#### Structured page parsing data:
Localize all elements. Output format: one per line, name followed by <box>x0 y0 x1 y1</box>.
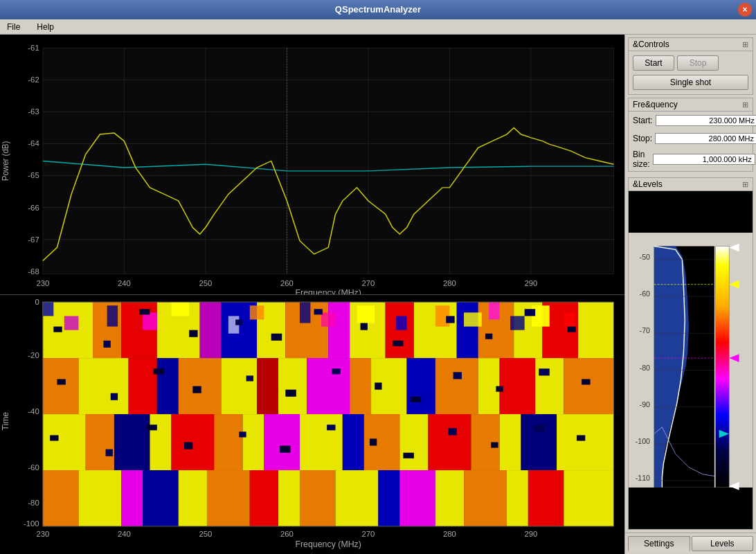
svg-rect-150 <box>378 470 399 526</box>
start-freq-input[interactable] <box>656 115 756 126</box>
svg-rect-107 <box>78 358 128 414</box>
svg-rect-194 <box>534 425 544 431</box>
svg-rect-89 <box>43 302 53 316</box>
svg-rect-129 <box>242 414 264 470</box>
svg-rect-113 <box>278 358 307 414</box>
stop-button[interactable]: Stop <box>677 55 719 71</box>
svg-rect-126 <box>150 414 171 470</box>
svg-rect-174 <box>246 375 253 381</box>
levels-pin-icon: ⊞ <box>742 180 748 189</box>
svg-rect-155 <box>528 470 564 526</box>
stop-freq-row: Stop: ▲ ▼ <box>629 129 753 148</box>
svg-rect-111 <box>222 358 258 414</box>
svg-text:290: 290 <box>525 530 538 538</box>
svg-text:-80: -80 <box>28 498 39 506</box>
svg-text:-63: -63 <box>28 108 39 116</box>
svg-text:-68: -68 <box>28 267 39 276</box>
svg-rect-184 <box>106 449 113 456</box>
levels-tab[interactable]: Levels <box>692 536 754 551</box>
svg-rect-105 <box>564 312 574 326</box>
svg-rect-91 <box>107 305 118 326</box>
single-shot-button[interactable]: Single shot <box>633 75 748 90</box>
svg-rect-130 <box>264 414 300 470</box>
frequency-header: Fre&quency ⊞ <box>629 98 753 111</box>
svg-rect-159 <box>139 309 150 314</box>
svg-text:-110: -110 <box>636 474 650 482</box>
levels-header: &Levels ⊞ <box>629 178 753 191</box>
start-freq-row: Start: ▲ ▼ <box>629 111 753 129</box>
svg-text:-70: -70 <box>640 326 650 334</box>
svg-rect-142 <box>121 470 143 526</box>
svg-rect-140 <box>43 470 79 526</box>
svg-rect-178 <box>411 396 421 402</box>
svg-rect-186 <box>184 442 192 449</box>
svg-rect-101 <box>464 312 482 326</box>
spectrum-chart-area[interactable]: f=260.915 MHz, P=-60.382 dB <box>0 35 624 295</box>
right-panel: &Controls ⊞ Start Stop Single shot Fre&q… <box>624 35 756 554</box>
stop-freq-input[interactable] <box>655 133 756 144</box>
svg-rect-110 <box>179 358 222 414</box>
svg-rect-88 <box>578 302 614 358</box>
svg-rect-169 <box>568 326 576 332</box>
stop-freq-label: Stop: <box>633 134 652 143</box>
svg-rect-157 <box>53 326 62 332</box>
svg-text:-90: -90 <box>640 400 650 409</box>
svg-text:270: 270 <box>361 530 375 538</box>
svg-text:-62: -62 <box>28 75 39 84</box>
svg-rect-195 <box>577 435 585 440</box>
svg-rect-96 <box>300 302 310 323</box>
svg-rect-114 <box>307 358 350 414</box>
svg-rect-76 <box>200 302 222 358</box>
svg-text:280: 280 <box>443 279 456 287</box>
svg-text:-65: -65 <box>28 172 39 180</box>
svg-rect-153 <box>464 470 507 526</box>
start-freq-label: Start: <box>633 116 653 125</box>
levels-title: &Levels <box>633 179 663 189</box>
svg-rect-172 <box>154 368 164 374</box>
svg-rect-183 <box>50 435 58 440</box>
close-button[interactable]: × <box>738 3 752 17</box>
svg-rect-154 <box>507 470 528 526</box>
svg-rect-175 <box>285 389 296 396</box>
svg-text:250: 250 <box>199 530 212 538</box>
help-menu[interactable]: Help <box>33 21 58 33</box>
svg-rect-125 <box>114 414 150 470</box>
svg-rect-170 <box>57 379 65 384</box>
settings-tab[interactable]: Settings <box>628 536 690 551</box>
waterfall-chart-area[interactable]: 0 -20 -40 -60 -80 -100 230 240 250 260 2… <box>0 295 624 555</box>
svg-text:Frequency (MHz): Frequency (MHz) <box>295 539 361 549</box>
app-title: QSpectrumAnalyzer <box>335 4 421 15</box>
svg-text:0: 0 <box>35 298 39 306</box>
svg-text:-67: -67 <box>28 235 39 244</box>
frequency-title: Fre&quency <box>633 100 678 109</box>
file-menu[interactable]: File <box>3 21 24 33</box>
svg-rect-128 <box>214 414 242 470</box>
svg-rect-190 <box>370 438 377 445</box>
svg-rect-92 <box>143 312 157 330</box>
svg-text:270: 270 <box>361 279 375 287</box>
svg-rect-102 <box>489 302 499 319</box>
svg-rect-108 <box>129 358 157 414</box>
svg-rect-147 <box>278 470 300 526</box>
svg-rect-103 <box>510 316 525 330</box>
svg-rect-135 <box>429 414 471 470</box>
svg-rect-180 <box>496 386 503 391</box>
controls-title: &Controls <box>633 39 669 49</box>
controls-section: &Controls ⊞ Start Stop Single shot <box>628 37 753 95</box>
spectrum-svg: -61 -62 -63 -64 -65 -66 -67 -68 230 240 … <box>0 35 624 294</box>
svg-text:250: 250 <box>199 279 212 287</box>
svg-rect-168 <box>525 309 535 316</box>
bottom-tabs: Settings Levels <box>625 533 756 554</box>
svg-rect-189 <box>327 425 335 430</box>
svg-text:-64: -64 <box>28 140 39 148</box>
svg-rect-158 <box>103 340 110 347</box>
svg-rect-90 <box>64 316 79 330</box>
start-button[interactable]: Start <box>633 55 674 71</box>
svg-text:260: 260 <box>280 279 294 287</box>
svg-text:-100: -100 <box>636 437 650 445</box>
svg-rect-166 <box>446 316 454 323</box>
svg-rect-193 <box>491 442 498 447</box>
controls-buttons: Start Stop <box>629 51 753 75</box>
svg-rect-167 <box>485 333 492 339</box>
binsize-input[interactable] <box>653 154 755 165</box>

#### ASSIGNED TASK:
Look through the records above for the string "header", then copy every line that has it.

#### WRITTEN RESPONSE:
frequency-header: Fre&quency ⊞ <box>629 98 753 111</box>
levels-header: &Levels ⊞ <box>629 178 753 191</box>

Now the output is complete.